Various embodiments of the method may be flexibly adapted to the arrangement mutatis mutandis, and vice versa, as being appreciated by a person skilled in the art.
The utility of different embodiments of the present invention arises from multiple issues depending on the embodiment. A large number of token sets may be effectively managed through allocating similar sets in the same repositories capable of substantially independent, speeded-up computational procedures such as token set searching and matching. Meanwhile, the (re)allocation task is solved with respect to storage, communication and computational load constraints on the cluster and associated communication network. The solution supports the construction of neighborhood relation based connection graphs with a guaranteed degree of graph connectivity to serve as the data structure to guide stratified local search progressing. The suggested infrastructure may be flexibly scaled to yield the desired performance responsive to increase in the number of managed token sets, for instance.
Further utilities of the embodiments will become evident to a skilled person based on the detailed disclosure set forth hereinafter.
The expression “a number of” refers herein to any positive integer starting from one (1), e.g. to one, two, or three.
The expression “a plurality of” refers herein to any positive integer starting from two (2), e.g. to two, three, or four.
Ordinal numerals such as “first”. “second”, or “third” are generally used herein just to distinguish physical or logical elements from each other without reference to any particular priority or order, if not otherwise explicitly stated.
The term “e-service” refers herein to any electronic service or application that may be accessed by a number of users e.g. via a communications network. The e-service may indeed be accessed using information and communication technology, such as but not necessarily the Internet and/or other network(s) or communication medium. The e-service may include or be based on a number of different aspects of (e-)commerce, online or web service in general, data storage service, data access service, data creation or modification service, computing or processing service, data transfer service, news or article service, communication service, social networking service, publication database, discussion forum, data indexing or search tool, or advertising medium among various other options.
Different embodiments of the present invention are disclosed in the dependent claims.

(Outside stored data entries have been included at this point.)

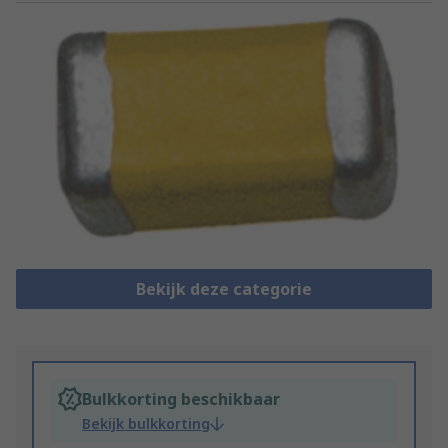
Bekijk deze categorie
Bulkkorting beschikbaar
Bekijk bulkkorting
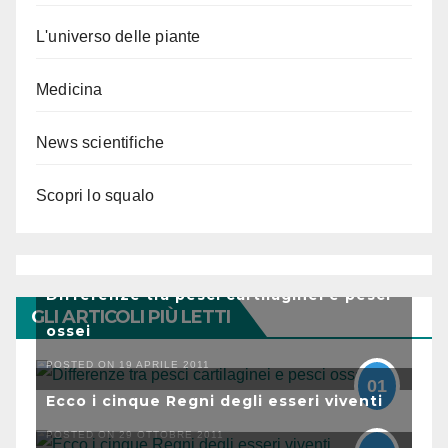
L'universo delle piante
Medicina
News scientifiche
Scopri lo squalo
Differenze tra pesci cartilaginei e pesci
GLI ARTICOLI PIÙ LETTI
ossei
POSTED ON 19 APRILE 2011
01
Ecco i cinque Regni degli esseri viventi
POSTED ON 29 OTTOBRE 2011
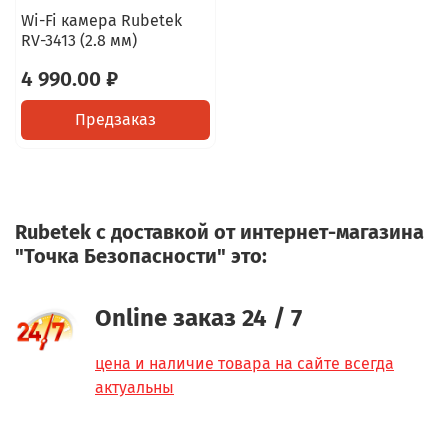
Wi-Fi камера Rubetek
RV-3413 (2.8 мм)
4 990.00 ₽
Предзаказ
Rubetek с доставкой от интернет-магазина
"Точка Безопасности" это:
Online заказ 24 / 7
цена и наличие товара на сайте всегда
актуальны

BRIEF DESCRIPTION OF THE RELATED DRAWINGS

Next the invention is described in more detail with reference to the appended drawings in which

FIG. 1 illustrates a basic solution for adapting token sets associated with different entities in connection with interactions taking place between the entities.

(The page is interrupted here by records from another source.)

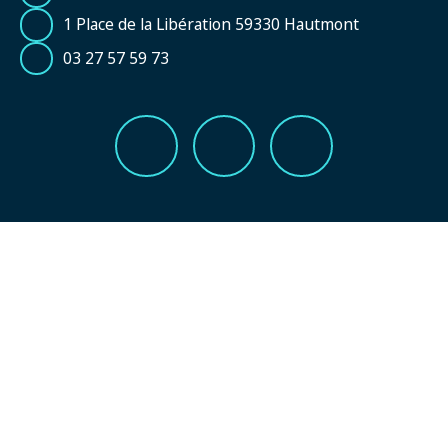
1 Place de la Libération 59330 Hautmont
03 27 57 59 73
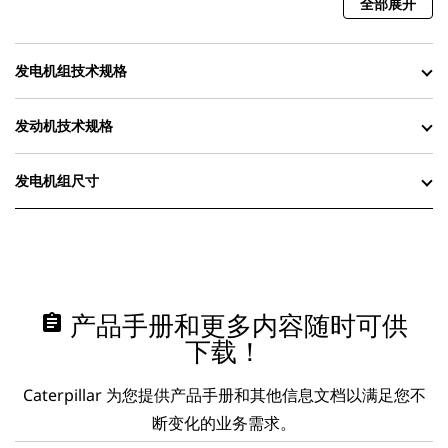
全部展开
发电机组技术规格
发动机技术规格
发电机组尺寸
assignment
产品手册和更多内容随时可供
下载！
Caterpillar 为您提供产品手册和其他信息文档以满足您不
断变化的业务需求。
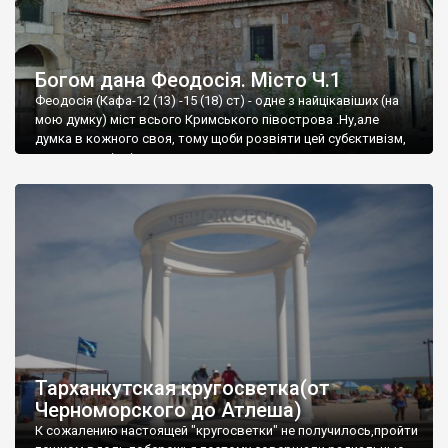
Богом дана Феодосія. Місто Ч.1
Феодосія (Кафа-12 (13) -15 (18) ст) - одне з найцікавіших (на
мою думку) міст всього Кримського півострова .Ну,але
думка в кожного своя, тому щоби розвіяти цей субєктивізм,
запрошую відвідати це
Тарханкутская кругосветка(от
Черноморского до Атлеша)
К сожалению настоящей "кругосветки" не получилось,пройти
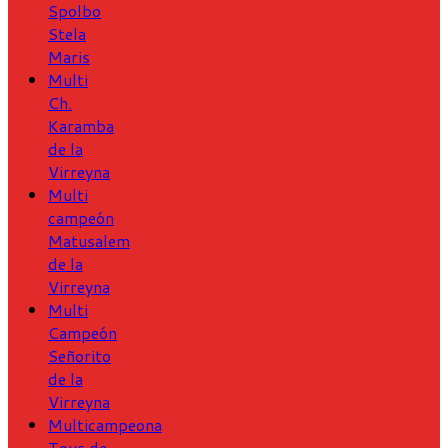
Spolbo
Stela
Maris
Multi
Ch.
Karamba
de la
Virreyna
Multi
campeón
Matusalem
de la
Virreyna
Multi
Campeón
Señorito
de la
Virreyna
Multicampeona
Tous de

FIG. 2 illustrates an embodiment of the present invention incorporating a plurality of partial repositories establishing a joint distributed repository for managing and maintaining token sets while responding to potential queries involving token set searching or matching activities.

FIG. 3 is a flow diagram of an embodiment of a method for token set (re)allocation within the distributed repository.

FIG. 4 is a flow diagram of a method in accordance with an embodiment of the present invention for generally managing token sets in accordance with the present invention.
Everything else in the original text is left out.